/Machine-learning-in-policy-evaluation-new-tools-for-causal-inference

This is the repository holding the code used to perform the analysis used in the manuscript "Machine learning in policy evaluation: new tools for causal inference"

Primary LanguageRBSD 2-Clause "Simplified" LicenseBSD-2-Clause

Machine-learning-in-policy-evaluation-new-tools-for-causal-inference

This is the repository holding the code for which I was primarily responsible, used to perform the analysis used in the manuscript "Machine learning in policy evaluation: new tools for causal inference" by Noémi Kreif and Karla DiazOrdaz (2019, May 23). Oxford Research Encyclopedia of Economics and Finance. DOI: 10.1093/acrefore/9780190625979.001.0001/acrefore-9780190625979-e-94.

https://arxiv.org/pdf/1903.00402.pdf

It contains R code to perform parallel super-learning of both propensity score models and outcome regression models, used in the mauscript to obtain Average Treatment Effects (ATE) estimates using Inverse probability of Treatment Weighting (IPTW) ATE, as well as Augmented IPTW and TMLE.

Other files in this repository perform Double Machine Learning with cross-fitting (Chernozhukov 2018).
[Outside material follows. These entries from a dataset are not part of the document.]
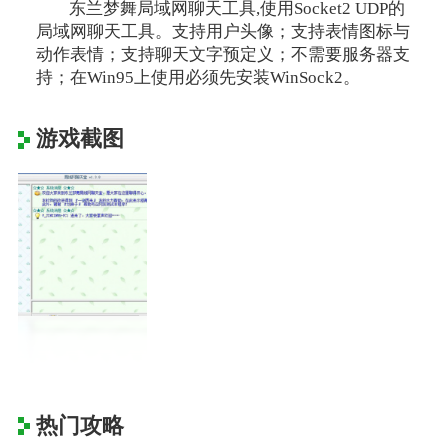
东兰梦舞局域网聊天工具,使用Socket2 UDP的
局域网聊天工具。支持用户头像；支持表情图标与
动作表情；支持聊天文字预定义；不需要服务器支
持；在Win95上使用必须先安装WinSock2。
游戏截图
热门攻略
A separate R file allows the user to perform CTMLE analysis.

Finally, a file implementing a double-lasso for variable selection, including all 2-way interactions is also available.

Note that the data cannot have missing values. You can deal with this in a pre processing step by either using a single imputation (using for example Predictive Mean Matching) and adding the missingness indicator columns to the set of potential factors included in all models. This gives valid inferences under the assumption that the counfounders are only confounders when measured. Other alternatives are to use Multiple Imputation or Inverse probability of Censoring Weights.

All factor variables have to be "expanded" into dummies.